* _BRIEF_: Report all lines of the data below that hold the word "image".

[Records excerpted from a collection]

=== Section Start ===

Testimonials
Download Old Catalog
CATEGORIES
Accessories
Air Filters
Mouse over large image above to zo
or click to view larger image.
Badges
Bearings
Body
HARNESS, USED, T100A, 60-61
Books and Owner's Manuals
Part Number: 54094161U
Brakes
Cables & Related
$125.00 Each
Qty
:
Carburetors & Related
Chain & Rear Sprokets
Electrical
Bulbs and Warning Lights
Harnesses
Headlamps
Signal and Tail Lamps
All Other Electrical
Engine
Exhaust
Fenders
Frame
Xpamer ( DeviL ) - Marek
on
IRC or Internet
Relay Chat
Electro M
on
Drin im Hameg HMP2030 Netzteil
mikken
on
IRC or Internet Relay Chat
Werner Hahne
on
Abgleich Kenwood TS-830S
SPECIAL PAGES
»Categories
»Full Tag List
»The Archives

=== Section End ===
=== Section Start ===

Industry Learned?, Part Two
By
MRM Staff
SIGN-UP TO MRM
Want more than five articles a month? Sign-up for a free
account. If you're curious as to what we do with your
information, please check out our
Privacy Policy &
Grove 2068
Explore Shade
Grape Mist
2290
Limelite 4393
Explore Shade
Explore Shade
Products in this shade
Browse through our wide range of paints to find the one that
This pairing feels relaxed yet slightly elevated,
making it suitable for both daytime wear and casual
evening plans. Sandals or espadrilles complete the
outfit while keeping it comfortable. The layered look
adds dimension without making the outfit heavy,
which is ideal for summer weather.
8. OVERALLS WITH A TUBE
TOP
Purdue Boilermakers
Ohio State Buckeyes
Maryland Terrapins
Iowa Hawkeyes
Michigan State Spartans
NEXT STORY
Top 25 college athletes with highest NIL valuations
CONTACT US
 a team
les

=== Section End ===
=== Section Start ===

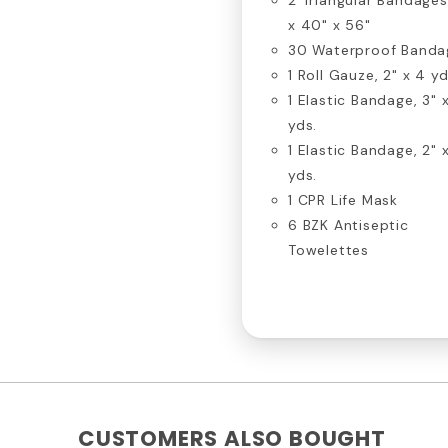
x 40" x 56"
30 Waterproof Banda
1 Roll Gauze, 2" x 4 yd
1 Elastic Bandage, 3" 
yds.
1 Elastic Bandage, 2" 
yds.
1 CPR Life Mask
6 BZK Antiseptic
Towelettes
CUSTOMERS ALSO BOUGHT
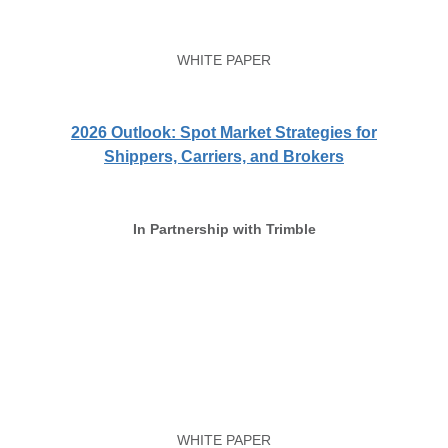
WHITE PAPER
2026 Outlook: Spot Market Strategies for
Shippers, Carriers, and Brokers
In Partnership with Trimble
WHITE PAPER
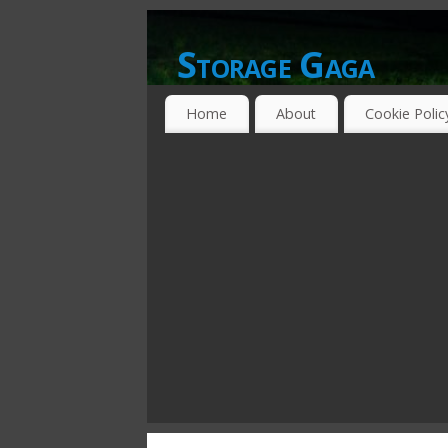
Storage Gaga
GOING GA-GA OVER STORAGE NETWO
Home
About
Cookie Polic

=== Section End ===

* _TASK SOLUTION_:
Mouse over large image above to zo
or click to view larger image.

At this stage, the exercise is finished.